MicroRNAs (miRs) are small, noncoding RNAs that function to post-transcriptionally regulate gene expression. First transcribed as long primary miR transcripts (pri-miRs), they are enzymatically processed in the nucleus by Drosha into hairpin intermediate miRs (pre-miRs) and further processed in the cytoplasm by Dicer into mature miRs where they regulate cellular processes after activation by a variety of signals such as those stimulated by β-adrenergic receptors (βARs). Initially discovered to desensitize βAR signaling, β-arrestins are now appreciated to transduce multiple effector pathways independent of G-protein–mediated second messenger accumulation, a concept known as biased signaling. We previously showed that the β-arrestin–biased βAR agonist, carvedilol, activates cellular pathways in the heart.

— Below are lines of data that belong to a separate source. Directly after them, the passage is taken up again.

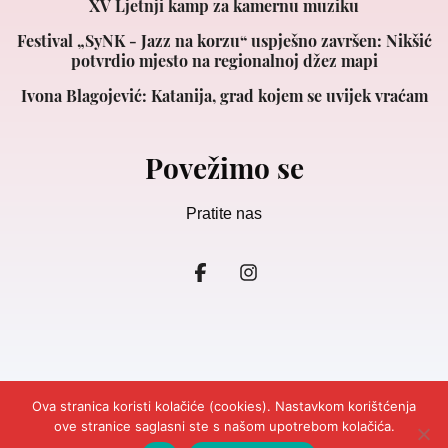
XV Ljetnji kamp za kamernu muziku
Festival „SyNK - Jazz na korzu“ uspješno završen: Nikšić
potvrdio mjesto na regionalnoj džez mapi
Ivona Blagojević: Katanija, grad kojem se uvijek vraćam
Povežimo se
Pratite nas
Ova stranica koristi kolačiće (cookies). Nastavkom korištćenja
ove stranice saglasni ste s našom upotrebom kolačića.
© 2026
Ljepota&Zdravlje Crna Gora.
Design and Development
Cubes.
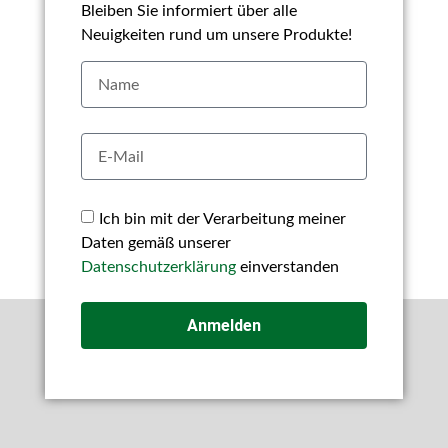
Bleiben Sie informiert über alle
Neuigkeiten rund um unsere Produkte!
Ich bin mit der Verarbeitung meiner
Daten gemäß unserer
Datenschutzerklärung
einverstanden
Anmelden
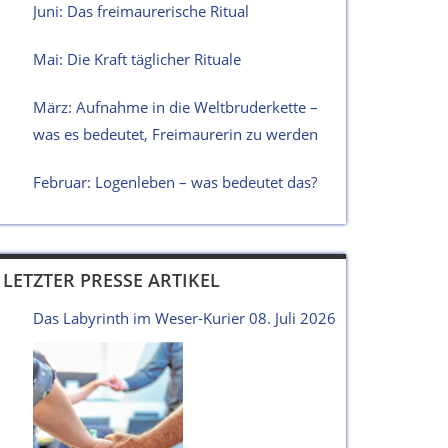
Juni: Das freimaurerische Ritual
Mai: Die Kraft täglicher Rituale
März: Aufnahme in die Weltbruderkette –
was es bedeutet, Freimaurerin zu werden
Februar: Logenleben – was bedeutet das?
LETZTER PRESSE ARTIKEL
Das Labyrinth im Weser-Kurier 08. Juli 2026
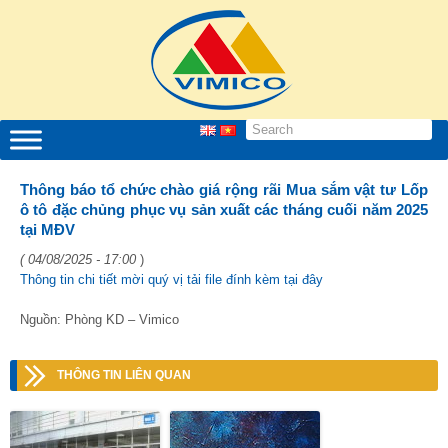
Thông báo tổ chức chào giá rộng rãi Mua sắm vật tư Lốp
ô tô đặc chủng phục vụ sản xuất các tháng cuối năm 2025
tại MĐV
( 04/08/2025 - 17:00
)
Thông tin chi tiết mời quý vị tải file đính kèm tại đây
Nguồn: Phòng KD – Vimico
THÔNG TIN LIÊN QUAN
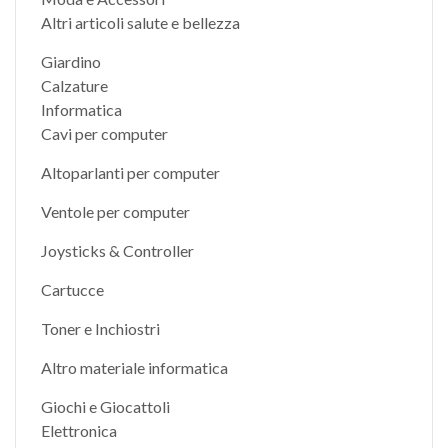
Altri articoli salute e bellezza
Giardino
Calzature
Informatica
Cavi per computer
Altoparlanti per computer
Ventole per computer
Joysticks & Controller
Cartucce
Toner e Inchiostri
Altro materiale informatica
Giochi e Giocattoli
Elettronica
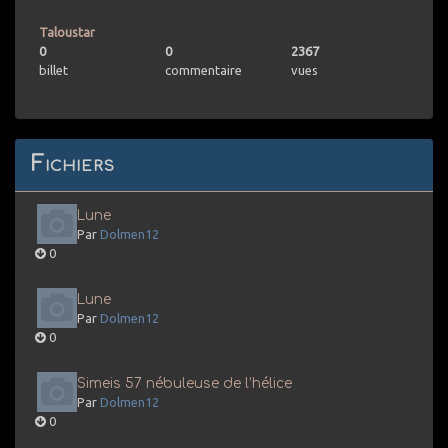
Taloustar
0
0
2367
billet
commentaire
vues
Fichiers
Lune
Par
Dolmen12
0
Lune
Par
Dolmen12
0
Simeis 57 nébuleuse de l’hélice
Par
Dolmen12
0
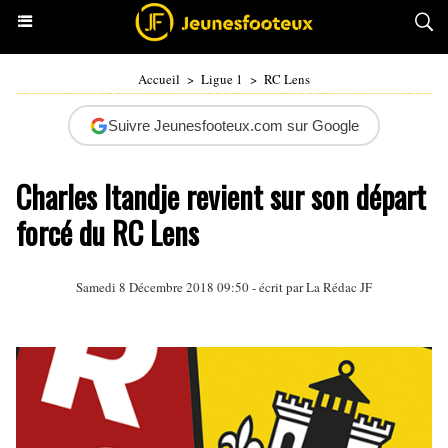
Accueil
>
Ligue 1
>
RC Lens
Suivre Jeunesfooteux.com sur Google
Charles Itandje revient sur son départ
forcé du RC Lens
Samedi 8 Décembre 2018 09:50 - écrit par La Rédac JF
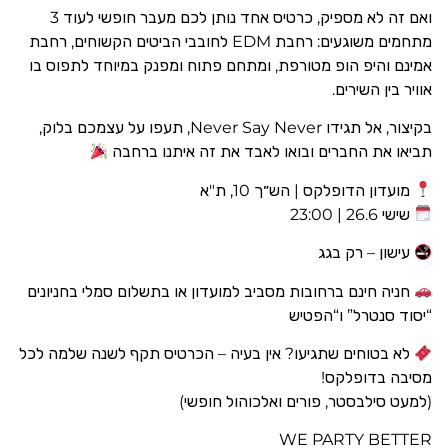
ואם זה לא מספיק, כרטיס אחד נותן לכם מעבר חופשי לעוד 3
מתחמים משוגעים: רחבת EDM לחובבי הביטים הקשוחים, רחבת
אמינם והיפ הופ מטורפת, ומתחם פתוח ומפנק במיוחד לתפוס בו
אוויר בין השירים.
בקיצור, אל תגידו Never Say Never, תעפו על עצמכם בלוק,
תביאו את החברים ובואו לאבד את זה איתנו ברחבה
מועדון הדופלקס | הש״ך 10, ת"א
שישי 26.6 | 23:00
עישון – רק בגג
חניה חינם ברחובות מסביב למועדון או בתשלום סמלי בחניונים
“יסוד סנטרל” ו“הפטיש
לא בטוחים שתגיעו? אין בעיה – הכרטיס תקף לשנה שלמה לכל
מסיבה בדופלקס!
(למעט סילבסטר, פורים ואלכוהול חופשי)
WE PARTY BETTER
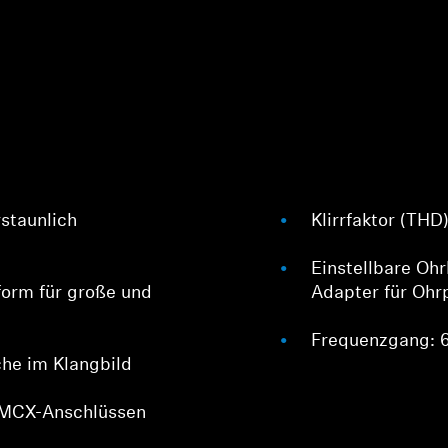
rstaunlich
Klirrfaktor (THD
Anmeldung erforderlich
Einstellbare Oh
Melden Sie sich bei Ihrem Konto an, um Produkte zu Ihrer
orm für große und
Adapter für Ohr
Wunschliste hinzuzufügen und Ihre zuvor gespeicherten
Artikel anzuzeigen.
Frequenzgang: 6
Login
he im Klangbild
MMCX-Anschlüssen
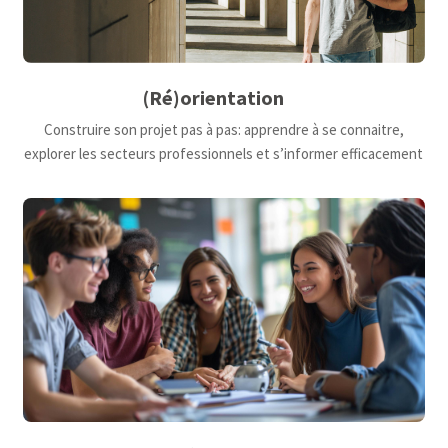
(Ré)orientation
Construire son projet pas à pas: apprendre à se connaitre,
explorer les secteurs professionnels et s’informer efficacement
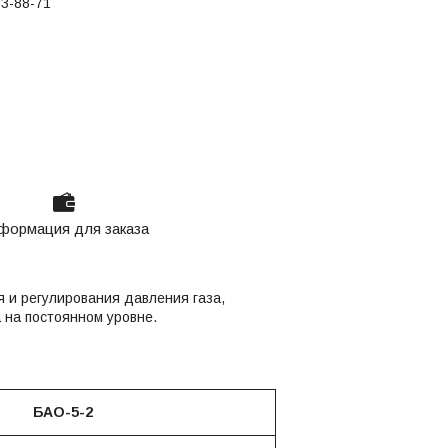
03-88-71
формация для заказа
 и регулирования давления газа,
 на постоянном уровне.
БАО-5-2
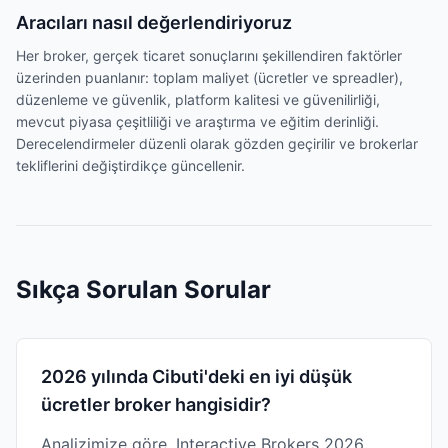
Aracıları nasıl değerlendiriyoruz
Her broker, gerçek ticaret sonuçlarını şekillendiren faktörler
üzerinden puanlanır: toplam maliyet (ücretler ve spreadler),
düzenleme ve güvenlik, platform kalitesi ve güvenilirliği,
mevcut piyasa çeşitliliği ve araştırma ve eğitim derinliği.
Derecelendirmeler düzenli olarak gözden geçirilir ve brokerlar
tekliflerini değiştirdikçe güncellenir.
Sıkça Sorulan Sorular
2026 yılında Cibuti'deki en iyi düşük
ücretler broker hangisidir?
Analizimize göre, Interactive Brokers 2026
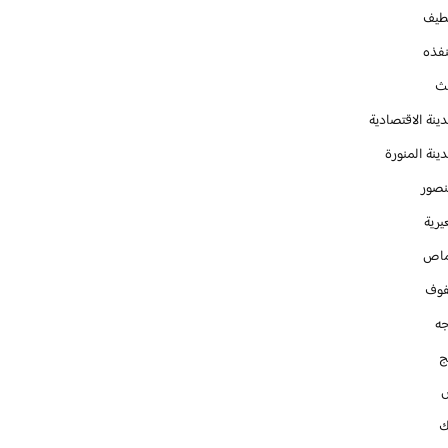
طيف
نفذه
يث
ينة الاقتصادية
ينة المنورة
نصور
يرية
ماص
فوف
جه
ج
ك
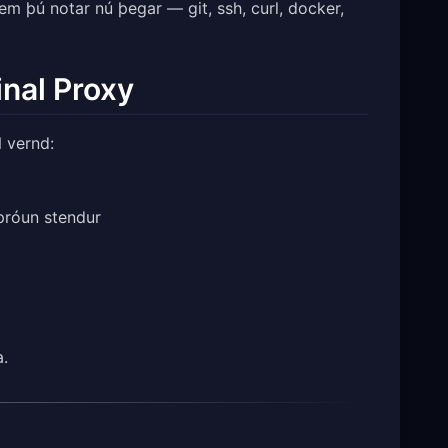
m þú notar nú þegar — git, ssh, curl, docker,
inal Proxy
 vernd:
þróun stendur
i
a.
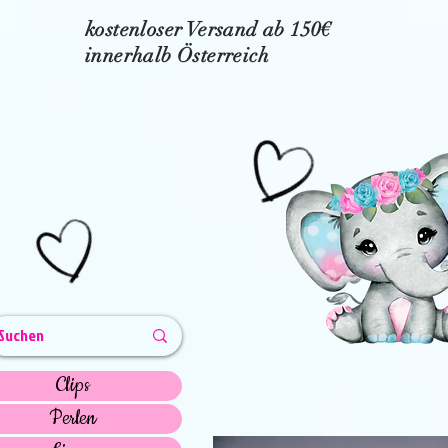
kostenloser Versand ab 150€
innerhalb Österreich
Clips
Perlen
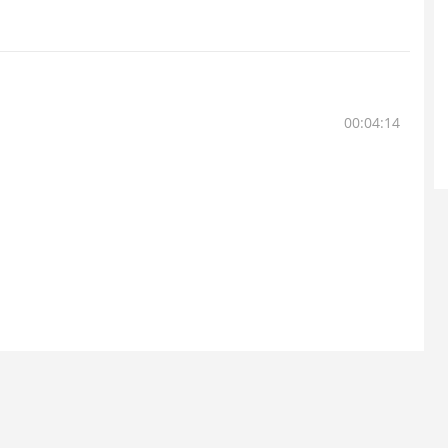
00:04:14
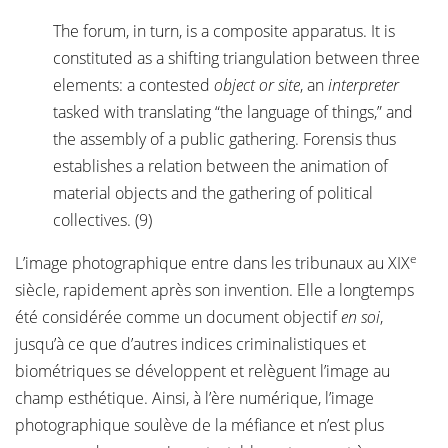
The forum, in turn, is a composite apparatus. It is
constituted as a shifting triangulation between three
elements: a contested
object or site
, an
interpreter
tasked with translating “the language of things,” and
the assembly of a public gathering. Forensis thus
establishes a relation between the animation of
material objects and the gathering of political
collectives. (9)
e
L’image photographique entre dans les tribunaux au XIX
siècle, rapidement après son invention. Elle a longtemps
été considérée comme un document objectif
en soi
,
jusqu’à ce que d’autres indices criminalistiques et
biométriques se développent et relèguent l’image au
champ esthétique. Ainsi, à l’ère numérique, l’image
photographique soulève de la méfiance et n’est plus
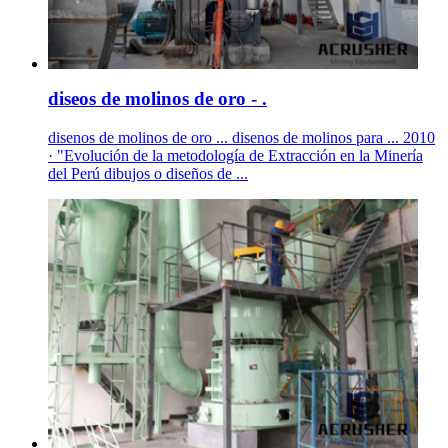
diseos de molinos de oro - .
disenos de molinos de oro ... disenos de molinos para ... 2010
· "Evolución de la metodología de Extracción en la Minería
del Perú dibujos o diseños de ...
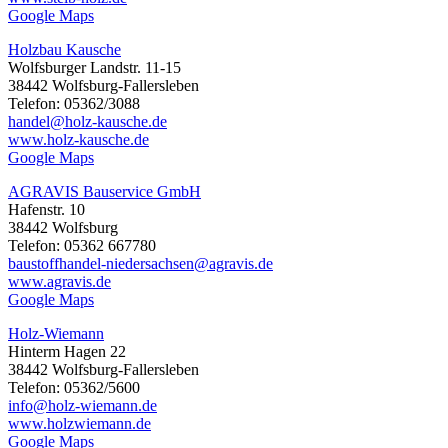
Google Maps
Holzbau Kausche
Wolfsburger Landstr. 11-15
38442 Wolfsburg-Fallersleben
Telefon: 05362/3088
handel@holz-kausche.de
www.holz-kausche.de
Google Maps
AGRAVIS Bauservice GmbH
Hafenstr. 10
38442 Wolfsburg
Telefon: 05362 667780
baustoffhandel-niedersachsen@agravis.de
www.agravis.de
Google Maps
Holz-Wiemann
Hinterm Hagen 22
38442 Wolfsburg-Fallersleben
Telefon: 05362/5600
info@holz-wiemann.de
www.holzwiemann.de
Google Maps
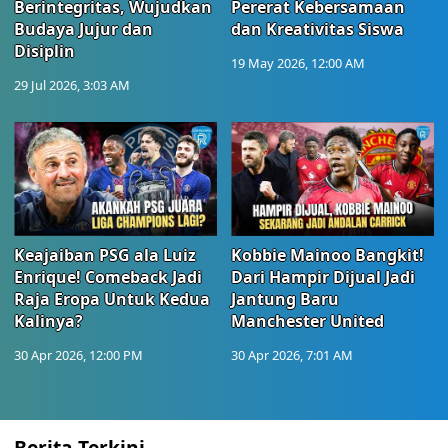
Berintegritas, Wujudkan
Pererat Kebersamaan
Budaya Jujur dan
dan Kreativitas Siswa
Disiplin
19 May 2026, 12:00 AM
29 Jul 2026, 3:03 AM
Keajaiban PSG ala Luiz
Kobbie Mainoo Bangkit!
Enrique! Comeback Jadi
Dari Hampir Dijual Jadi
Raja Eropa Untuk Kedua
Jantung Baru
Kalinya?
Manchester United
30 Apr 2026, 12:00 PM
30 Apr 2026, 7:01 AM
Berita Terkini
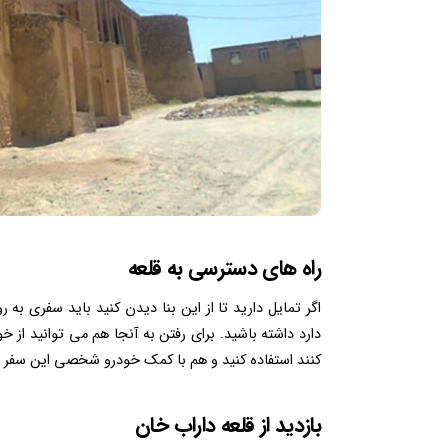
راه های دسترسی به قلعه
دارد داشته باشید. برای رفتن به آنجا هم می توانید ا
کنند استفاده کنید و هم با کمک خودرو شخصی این سفر را
بازدید از قلعه داراب خان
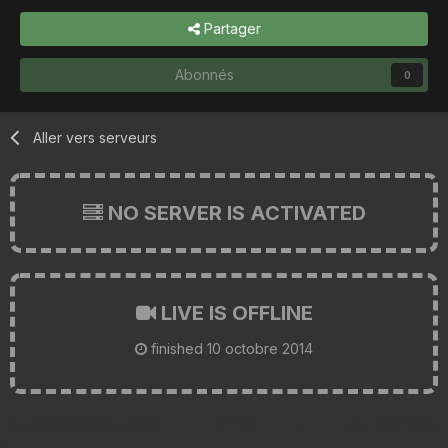
Partager
Abonnés
0
Aller vers serveurs
NO SERVER IS ACTIVATED
LIVE IS OFFLINE
finished
10 octobre 2014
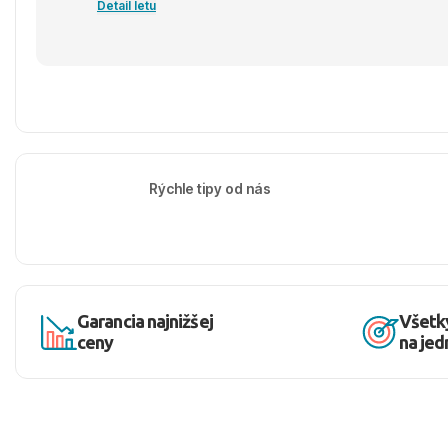
Detail letu
Rýchle tipy od nás
Garancia najnižšej
Všetk
ceny
na je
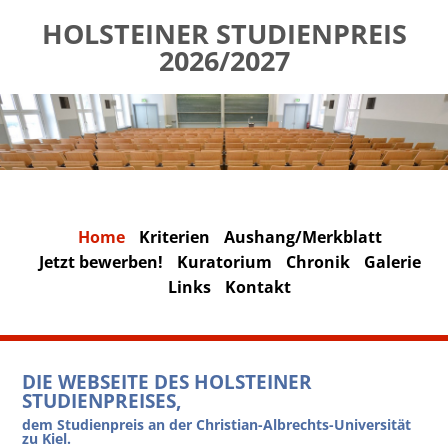
HOLSTEINER STUDIENPREIS
2026/2027
Home
Kriterien
Aushang/Merkblatt
Jetzt bewerben!
Kuratorium
Chronik
Galerie
Links
Kontakt
DIE WEBSEITE DES HOLSTEINER
STUDIENPREISES,
dem Studienpreis an der Christian-Albrechts-Universität
zu Kiel.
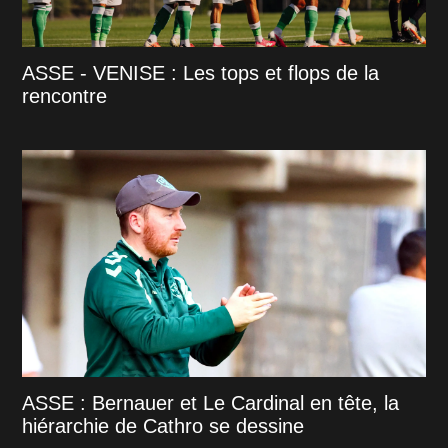
ASSE - VENISE : Les tops et flops de la
rencontre
ASSE : Bernauer et Le Cardinal en tête, la
hiérarchie de Cathro se dessine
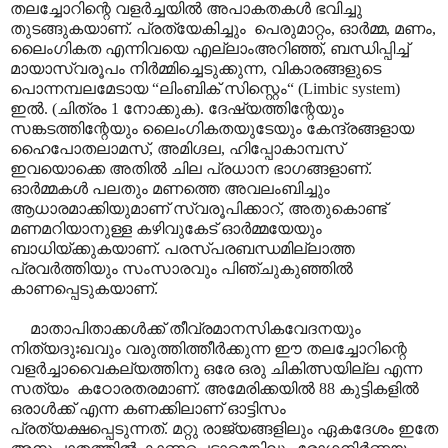
തലച്ചോറിന്റെ വളർച്ചയിൽ അപാകതകൾ ഭവിച്ചു
തുടങ്ങുകയാണ്. പ്രത്യേകിച്ചും പെരുമാറ്റം, ഓർമ്മ, മണം,
ലൈംഗികത എന്നിവയെ എല്ലാംഅറിഞ്ഞ്, ബന്ധിപ്പിച്ച്
മായാസ്വരൂപം നിർമ്മിച്ചെടുക്കുന്ന, വികാരങ്ങളുടെ
പൊന്നമ്പലമേടായ “ലിംബിക് സിസ്റ്റെം“ (Limbic system)
ഇൽ. (ചിത്രം 1 നോക്കുക). ദേഷ്യത്തിന്റേയും
സങ്കടത്തിന്റേയും ലൈംഗികതയുടേയും കേന്ദ്രങ്ങളായ
ഹൈപോതലാമസ്, അമിഗ്ദല, ഹിപ്പോകാമ്പസ്
ഇവയൊക്കെ അതിൽ ചില പ്രധാന ഭാഗങ്ങളാണ്.
ഓർമ്മകൾ പലതും മണത്തെ അവലംബിച്ചും
ആധാരമാക്കിയുമാണ് സ്വരൂപിക്കാറ്, അതുകൊണ്ട്
മണമറിയാനുള്ള കഴിവുകേട് ഓർമ്മയേയും
ബാധിയ്ക്കുകയാണ്. പരസ്പരബന്ധമില്ലാത്ത
പ്രവർത്തിയും സംസാരവും പിഞ്ചുകുഞ്ഞിൽ
കാണപ്പെടുകയാണ്.
മാതാപിതാ‍ക്കൾക്ക് തീവ്രമാനസികവേദനയും
നിത്യദുഃഖവും വരുത്തിത്തീർക്കുന്ന ഈ തലച്ചോറിന്റെ
വളർച്ചാവൈകല്യത്തിനു ഒരേ ഒരു ചികിത്സയില്ല എന്ന
സത്യം കഠോരതരമാണ്. അമേരിക്കയിൽ 88 കുട്ടികളിൽ
ഒരാൾക്ക് എന്ന കണക്കിലാണ് ഓട്ടിസം
പ്രത്യക്ഷപ്പെടുന്നത്. മറ്റു രാജ്യങ്ങളിലും ഏകദേശം ഇതേ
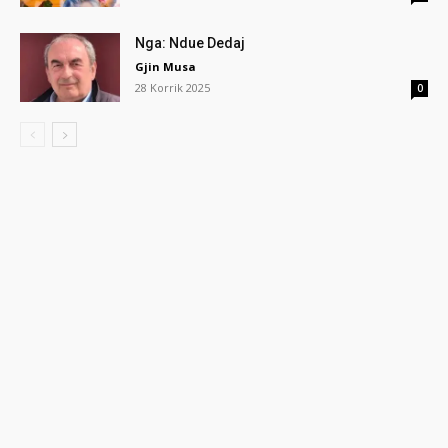
Nga: Ndue Dedaj
Gjin Musa
28 Korrik 2025
0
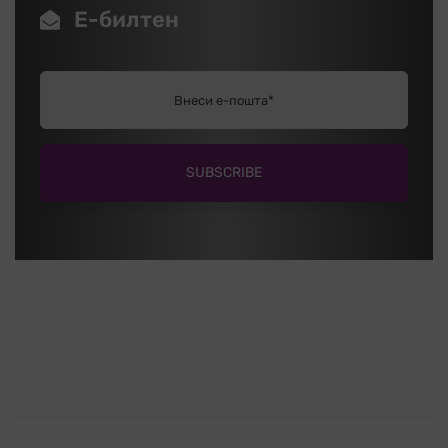
Е-билтен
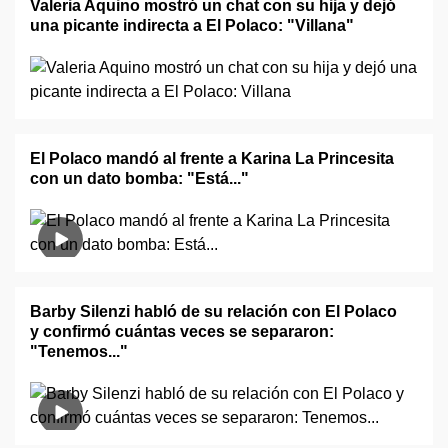
Valeria Aquino mostró un chat con su hija y dejó
una picante indirecta a El Polaco: "Villana"
El Polaco mandó al frente a Karina La Princesita
con un dato bomba: "Está..."
Barby Silenzi habló de su relación con El Polaco
y confirmó cuántas veces se separaron:
"Tenemos..."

Here, we tested whether carvedilol could activate β-arrestin–mediated miR maturation, thereby providing a novel potential mechanism for its cardioprotective effects.

In human cells and mouse hearts, carvedilol upregulates a subset of mature and pre-miRs, but not their pri-miRs, in β₁AR-, G-protein–coupled receptor kinase 5/6–, and β-arrestin1–dependent manner. Mechanistically, β-arrestin1 regulates miR processing by forming a nuclear complex with hnRNPA1 and Drosha on pri-miRs.

Our findings indicate a novel function for β₁AR-mediated β-arrestin1 signaling activated by carvedilol in miR biogenesis, which may be linked, in part, to its mechanism for cell survival.